- Your assignment
Your task is to copy each line in the listing that includes the word "BAXIROCA".

------

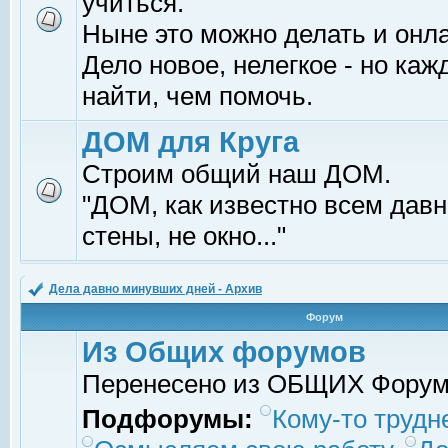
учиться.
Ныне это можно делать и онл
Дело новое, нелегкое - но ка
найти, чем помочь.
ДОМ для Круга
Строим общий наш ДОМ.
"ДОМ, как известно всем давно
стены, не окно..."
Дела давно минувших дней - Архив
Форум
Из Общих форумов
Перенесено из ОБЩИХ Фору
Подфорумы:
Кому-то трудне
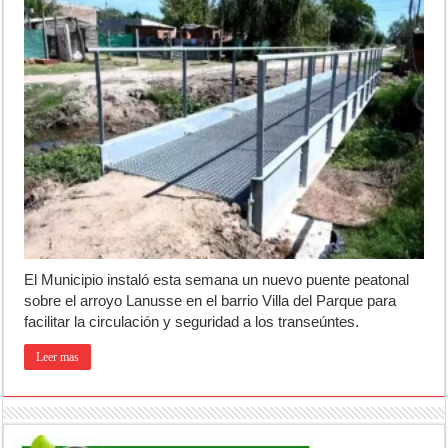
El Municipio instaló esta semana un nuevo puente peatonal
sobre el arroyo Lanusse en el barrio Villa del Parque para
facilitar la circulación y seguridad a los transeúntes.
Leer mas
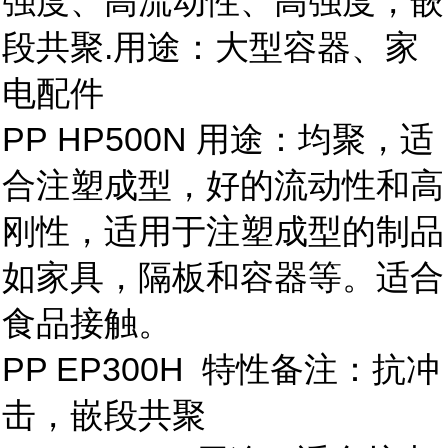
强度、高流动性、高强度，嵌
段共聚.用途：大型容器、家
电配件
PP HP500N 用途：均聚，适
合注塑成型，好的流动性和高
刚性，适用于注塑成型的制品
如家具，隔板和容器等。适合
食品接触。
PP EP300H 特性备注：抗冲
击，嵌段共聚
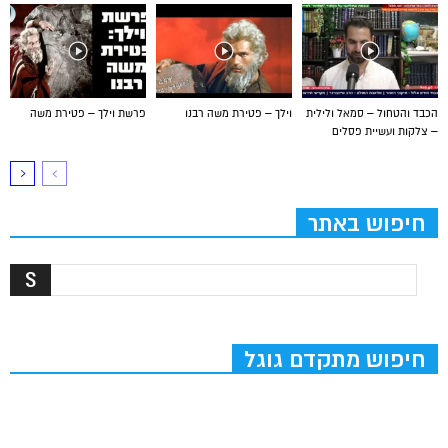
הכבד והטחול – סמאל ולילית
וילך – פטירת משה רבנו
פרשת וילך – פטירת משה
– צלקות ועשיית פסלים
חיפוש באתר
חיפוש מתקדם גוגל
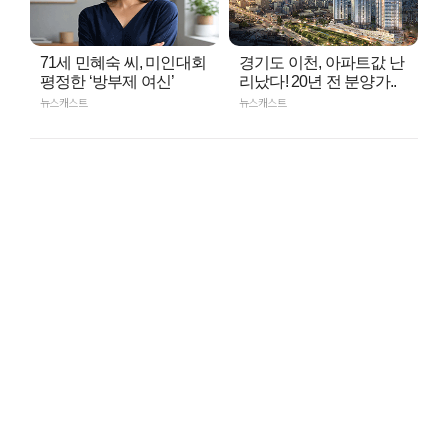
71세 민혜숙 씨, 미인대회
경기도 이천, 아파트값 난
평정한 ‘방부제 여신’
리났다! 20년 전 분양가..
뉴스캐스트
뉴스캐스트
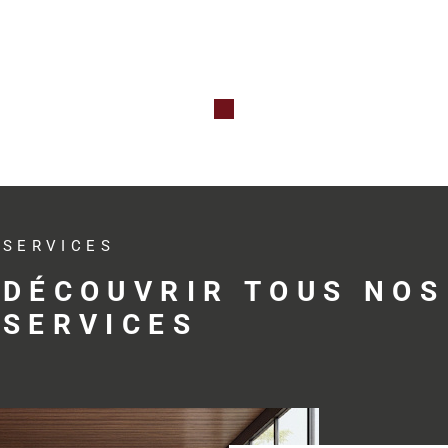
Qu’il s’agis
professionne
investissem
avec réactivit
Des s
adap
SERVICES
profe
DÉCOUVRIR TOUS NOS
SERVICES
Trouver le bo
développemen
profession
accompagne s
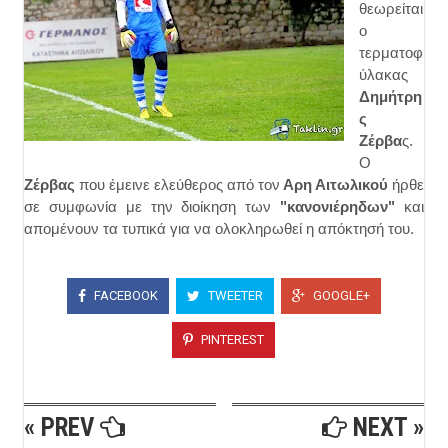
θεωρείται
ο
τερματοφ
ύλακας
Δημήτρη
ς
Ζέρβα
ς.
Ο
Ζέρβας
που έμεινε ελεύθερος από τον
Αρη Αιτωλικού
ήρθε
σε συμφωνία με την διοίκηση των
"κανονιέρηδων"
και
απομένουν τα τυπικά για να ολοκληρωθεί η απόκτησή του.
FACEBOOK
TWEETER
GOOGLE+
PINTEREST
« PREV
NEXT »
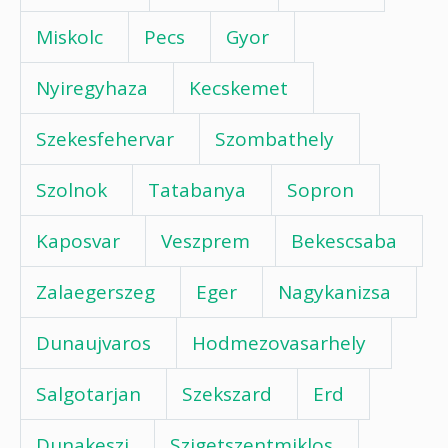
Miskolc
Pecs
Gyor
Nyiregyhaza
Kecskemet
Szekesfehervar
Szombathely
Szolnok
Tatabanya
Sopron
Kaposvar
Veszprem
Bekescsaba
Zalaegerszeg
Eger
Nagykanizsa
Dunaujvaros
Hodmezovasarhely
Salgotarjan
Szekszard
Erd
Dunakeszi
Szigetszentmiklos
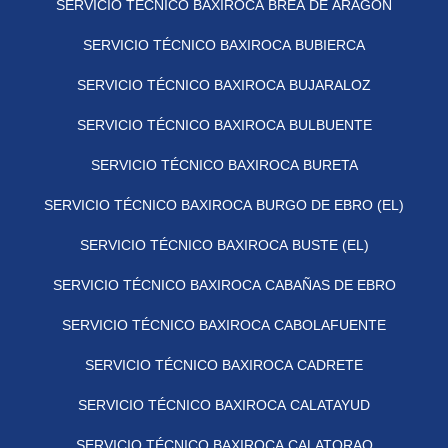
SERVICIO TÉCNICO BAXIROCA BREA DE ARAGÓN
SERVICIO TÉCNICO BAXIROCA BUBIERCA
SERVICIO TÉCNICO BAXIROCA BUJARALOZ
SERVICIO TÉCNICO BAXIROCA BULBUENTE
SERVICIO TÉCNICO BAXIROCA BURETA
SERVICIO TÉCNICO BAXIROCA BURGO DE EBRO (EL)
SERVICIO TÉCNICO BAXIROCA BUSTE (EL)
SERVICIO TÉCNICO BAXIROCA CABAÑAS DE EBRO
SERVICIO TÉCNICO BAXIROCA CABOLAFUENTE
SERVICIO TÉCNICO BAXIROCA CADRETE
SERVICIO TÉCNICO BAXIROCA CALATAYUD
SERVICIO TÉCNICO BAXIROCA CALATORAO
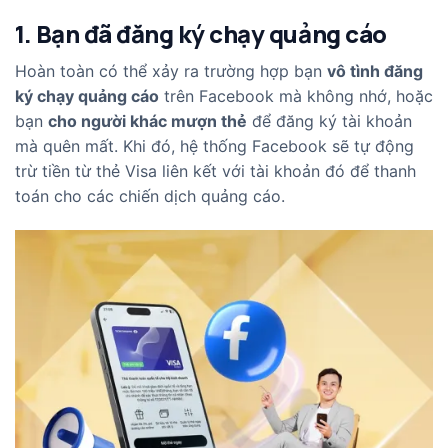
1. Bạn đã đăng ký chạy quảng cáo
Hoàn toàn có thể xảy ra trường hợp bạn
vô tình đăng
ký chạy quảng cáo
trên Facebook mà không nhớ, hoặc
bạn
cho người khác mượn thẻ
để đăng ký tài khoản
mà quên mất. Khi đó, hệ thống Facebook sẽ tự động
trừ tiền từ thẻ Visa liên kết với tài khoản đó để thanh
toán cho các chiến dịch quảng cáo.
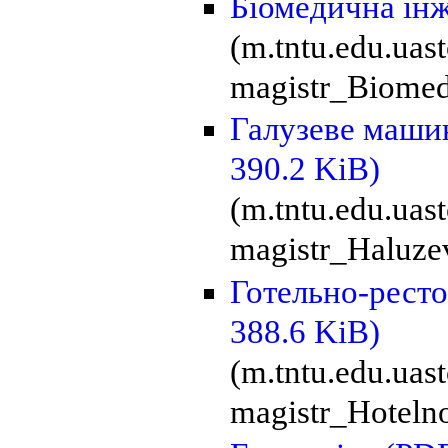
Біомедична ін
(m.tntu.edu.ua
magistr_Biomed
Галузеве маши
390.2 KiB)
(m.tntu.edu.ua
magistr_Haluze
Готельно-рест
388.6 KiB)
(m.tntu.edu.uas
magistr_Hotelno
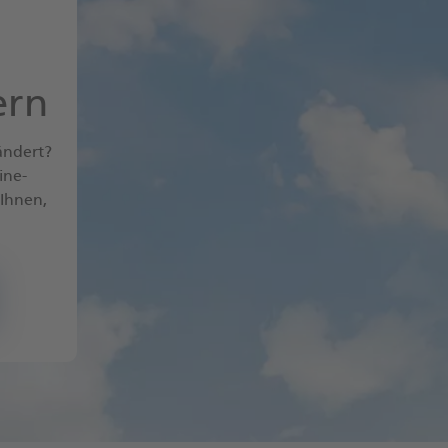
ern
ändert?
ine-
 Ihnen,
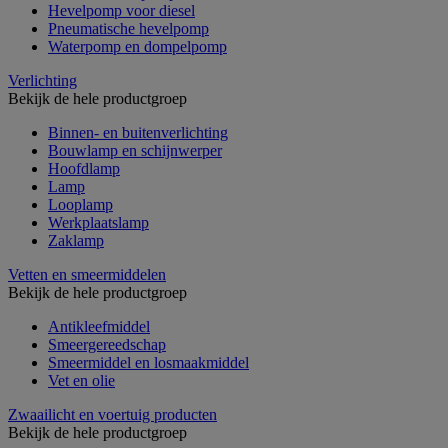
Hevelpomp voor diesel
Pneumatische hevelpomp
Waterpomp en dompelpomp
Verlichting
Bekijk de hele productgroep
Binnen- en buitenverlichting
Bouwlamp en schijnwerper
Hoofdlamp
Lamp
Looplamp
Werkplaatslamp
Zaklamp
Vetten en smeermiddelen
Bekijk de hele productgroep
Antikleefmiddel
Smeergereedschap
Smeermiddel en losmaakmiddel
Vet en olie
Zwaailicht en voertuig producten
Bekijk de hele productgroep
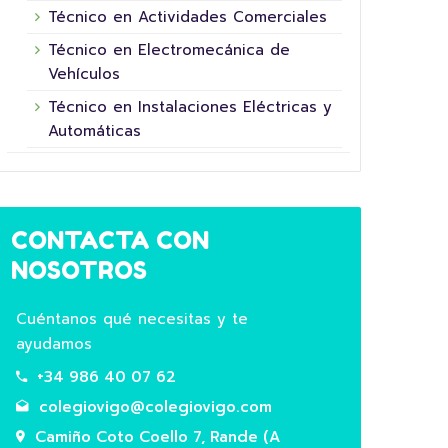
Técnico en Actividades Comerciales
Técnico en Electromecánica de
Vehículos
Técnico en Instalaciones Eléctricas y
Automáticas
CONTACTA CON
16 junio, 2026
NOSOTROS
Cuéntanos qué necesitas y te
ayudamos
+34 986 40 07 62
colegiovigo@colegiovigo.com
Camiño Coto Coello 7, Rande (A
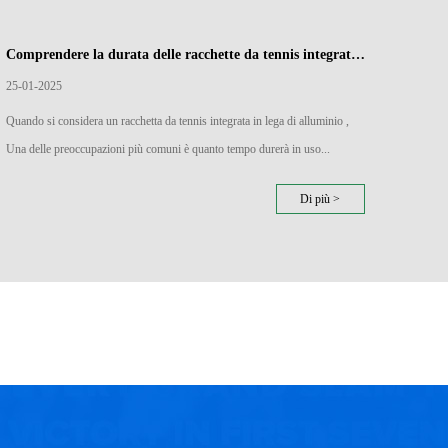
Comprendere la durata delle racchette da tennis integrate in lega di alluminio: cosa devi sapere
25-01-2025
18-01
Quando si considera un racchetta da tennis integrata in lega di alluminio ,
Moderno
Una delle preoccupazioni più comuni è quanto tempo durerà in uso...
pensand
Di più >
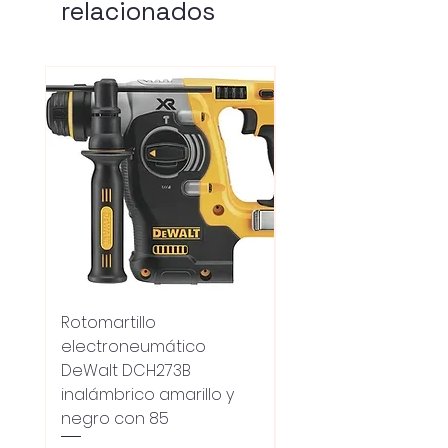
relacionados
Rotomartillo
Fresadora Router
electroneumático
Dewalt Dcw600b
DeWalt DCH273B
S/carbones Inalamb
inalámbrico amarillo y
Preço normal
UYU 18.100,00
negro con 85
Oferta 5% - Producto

------

- Answer section
SERVICIO TÉCNICO BAXIROCA BREA DE ARAGÓN
SERVICIO TÉCNICO BAXIROCA BUBIERCA
SERVICIO TÉCNICO BAXIROCA BUJARALOZ
SERVICIO TÉCNICO BAXIROCA BULBUENTE
SERVICIO TÉCNICO BAXIROCA BURETA
SERVICIO TÉCNICO BAXIROCA BURGO DE EBRO (EL)
SERVICIO TÉCNICO BAXIROCA BUSTE (EL)
SERVICIO TÉCNICO BAXIROCA CABAÑAS DE EBRO
SERVICIO TÉCNICO BAXIROCA CABOLAFUENTE
SERVICIO TÉCNICO BAXIROCA CADRETE
SERVICIO TÉCNICO BAXIROCA CALATAYUD
SERVICIO TÉCNICO BAXIROCA CALATORAO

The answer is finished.